Segment Start: Records shown

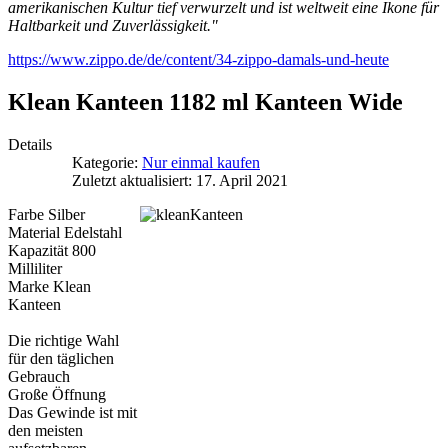
amerikanischen Kultur tief verwurzelt und ist weltweit eine Ikone für
Haltbarkeit und Zuverlässigkeit."
https://www.zippo.de/de/content/34-zippo-damals-und-heute
Klean Kanteen 1182 ml Kanteen Wide
Details
Kategorie:
Nur einmal kaufen
Zuletzt aktualisiert: 17. April 2021
Farbe Silber
Material Edelstahl
Kapazität 800
Milliliter
Marke Klean
Kanteen
Die richtige Wahl
für den täglichen
Gebrauch
Große Öffnung
Das Gewinde ist mit
den meisten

Segment End: Records shown

▸ Exercise: Your answer must consist only of the lines from the one containing "Klean Kanteen 1182 ml Kanteen Wide" through the last line of the data above, both included, exactly as written.

▸ Response to this task:
Klean Kanteen 1182 ml Kanteen Wide
Details
Kategorie:
Nur einmal kaufen
Zuletzt aktualisiert: 17. April 2021
Farbe Silber
Material Edelstahl
Kapazität 800
Milliliter
Marke Klean
Kanteen
Die richtige Wahl
für den täglichen
Gebrauch
Große Öffnung
Das Gewinde ist mit
den meisten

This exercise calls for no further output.